**GOAL OF THE EXERCISE**
Using the records below, give the number of lines where the string "docs" shows up. Add nothing to it.

****************************************

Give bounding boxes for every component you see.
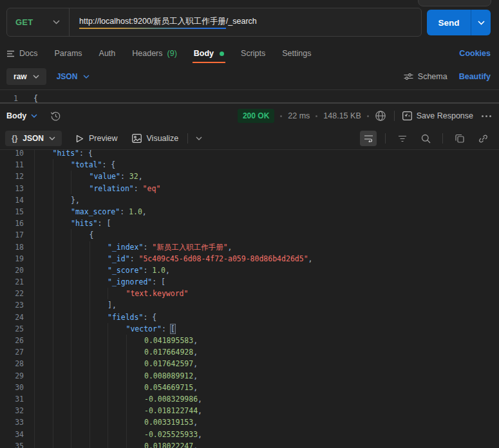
indent-guide bbox=[89, 358, 108, 369]
code-line: 10"hits": { bbox=[0, 150, 499, 159]
save-response-button[interactable]: Save Response bbox=[402, 111, 473, 120]
json-punctuation: , bbox=[193, 336, 198, 345]
indent-guide bbox=[53, 393, 71, 405]
json-punctuation: , bbox=[198, 395, 202, 404]
json-number: 32 bbox=[129, 172, 138, 181]
response-tab-label: Body bbox=[6, 111, 26, 120]
copy-icon[interactable] bbox=[451, 131, 468, 146]
indent-guide bbox=[34, 241, 53, 253]
response-history-icon[interactable] bbox=[50, 111, 61, 122]
json-bracket-highlight: [ bbox=[171, 324, 175, 333]
network-info-icon[interactable] bbox=[375, 110, 386, 122]
beautify-button[interactable]: Beautify bbox=[459, 72, 491, 81]
visualize-options-chevron-icon[interactable] bbox=[196, 136, 202, 140]
indent-guide bbox=[71, 183, 89, 194]
tab-body[interactable]: Body bbox=[194, 44, 224, 63]
code-line: 350.018022247, bbox=[0, 440, 499, 448]
indent-guide bbox=[108, 335, 126, 346]
indent-guide bbox=[34, 429, 53, 440]
tab-headers[interactable]: Headers (9) bbox=[132, 44, 177, 63]
code-line: 17{ bbox=[0, 229, 499, 241]
status-badge: 200 OK bbox=[238, 109, 274, 123]
url-input[interactable]: http://localhost:9200/新员工入职工作手册/_search bbox=[70, 16, 421, 29]
json-punctuation: : bbox=[162, 324, 171, 333]
indent-guide bbox=[53, 159, 71, 171]
tab-auth[interactable]: Auth bbox=[99, 44, 116, 63]
json-key: "hits" bbox=[53, 150, 80, 158]
method-selector[interactable]: GET bbox=[7, 8, 69, 36]
indent-guide bbox=[71, 370, 89, 382]
indent-guide bbox=[71, 299, 89, 311]
json-punctuation: , bbox=[228, 243, 232, 252]
indent-guide bbox=[53, 288, 71, 299]
response-format-dropdown[interactable]: {} JSON bbox=[5, 131, 62, 146]
json-punctuation: : { bbox=[102, 160, 115, 169]
code-line: 16"hits": [ bbox=[0, 218, 499, 229]
indent-guide bbox=[53, 265, 71, 276]
code-line: 300.054669715, bbox=[0, 382, 499, 393]
search-icon[interactable] bbox=[417, 131, 434, 146]
code-line: 32-0.018122744, bbox=[0, 405, 499, 416]
code-line: 23], bbox=[0, 299, 499, 311]
json-punctuation: , bbox=[193, 371, 198, 380]
response-body-dropdown[interactable]: Body bbox=[6, 111, 37, 120]
cookies-link[interactable]: Cookies bbox=[459, 44, 491, 63]
json-string: "text.keyword" bbox=[126, 289, 189, 298]
response-body-viewer[interactable]: 10"hits": {11"total": {12"value": 32,13"… bbox=[0, 150, 499, 448]
line-content: 0.017664928, bbox=[34, 346, 198, 358]
tab-label: Scripts bbox=[241, 49, 265, 58]
response-size: 148.15 KB bbox=[323, 111, 361, 120]
json-number: 0.008089912 bbox=[144, 371, 193, 380]
filter-icon[interactable] bbox=[394, 131, 411, 146]
more-options-icon[interactable] bbox=[482, 115, 491, 117]
editor-line-text: { bbox=[33, 90, 38, 102]
url-tail-text: /_search bbox=[226, 17, 257, 26]
tab-scripts[interactable]: Scripts bbox=[241, 44, 265, 63]
json-punctuation: , bbox=[193, 442, 198, 448]
pane-resize-handle[interactable] bbox=[0, 102, 499, 104]
line-content: -0.025525933, bbox=[34, 429, 202, 440]
send-button[interactable]: Send bbox=[427, 10, 471, 35]
json-punctuation: : bbox=[143, 243, 152, 252]
line-content: "_id": "5c409c45-6d08-4f72-a059-80d86b4d… bbox=[34, 253, 313, 265]
indent-guide bbox=[71, 229, 89, 241]
json-punctuation: ], bbox=[108, 301, 117, 310]
request-body-editor[interactable]: 1 { bbox=[0, 90, 499, 102]
line-content: -0.018122744, bbox=[34, 405, 202, 416]
indent-guide bbox=[53, 346, 71, 358]
schema-button[interactable]: Schema bbox=[404, 72, 447, 81]
send-options-button[interactable] bbox=[471, 10, 491, 35]
line-number: 32 bbox=[0, 405, 24, 416]
indent-guide bbox=[108, 358, 126, 369]
json-key: "relation" bbox=[89, 184, 134, 193]
link-icon[interactable] bbox=[475, 131, 491, 146]
indent-guide bbox=[34, 276, 53, 288]
json-punctuation: : bbox=[120, 172, 129, 181]
indent-guide bbox=[34, 405, 53, 416]
indent-guide bbox=[53, 312, 71, 323]
indent-guide bbox=[53, 299, 71, 311]
preview-button[interactable]: Preview bbox=[76, 134, 117, 143]
json-key: "max_score" bbox=[71, 207, 120, 216]
indent-guide bbox=[34, 159, 53, 171]
indent-guide bbox=[126, 370, 145, 382]
indent-guide bbox=[89, 312, 108, 323]
tab-params[interactable]: Params bbox=[54, 44, 82, 63]
indent-guide bbox=[71, 382, 89, 393]
docs-icon bbox=[6, 50, 15, 57]
unsaved-dot-indicator bbox=[220, 51, 224, 56]
body-language-dropdown[interactable]: JSON bbox=[57, 72, 90, 81]
code-line: 13"relation": "eq" bbox=[0, 183, 499, 194]
wrap-text-icon[interactable] bbox=[360, 131, 377, 146]
line-number: 29 bbox=[0, 370, 24, 382]
body-mode-dropdown[interactable]: raw bbox=[6, 68, 46, 85]
visualize-button[interactable]: Visualize bbox=[132, 134, 179, 143]
indent-guide bbox=[53, 206, 71, 218]
braces-icon: {} bbox=[12, 134, 17, 143]
divider bbox=[187, 133, 188, 144]
indent-guide bbox=[89, 382, 108, 393]
tab-settings[interactable]: Settings bbox=[282, 44, 311, 63]
tab-docs[interactable]: Docs bbox=[6, 44, 37, 63]
line-number: 35 bbox=[0, 440, 24, 448]
json-number: -0.008329986 bbox=[144, 395, 198, 404]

****************************************

**RESULT OF THIS EXERCISE**
2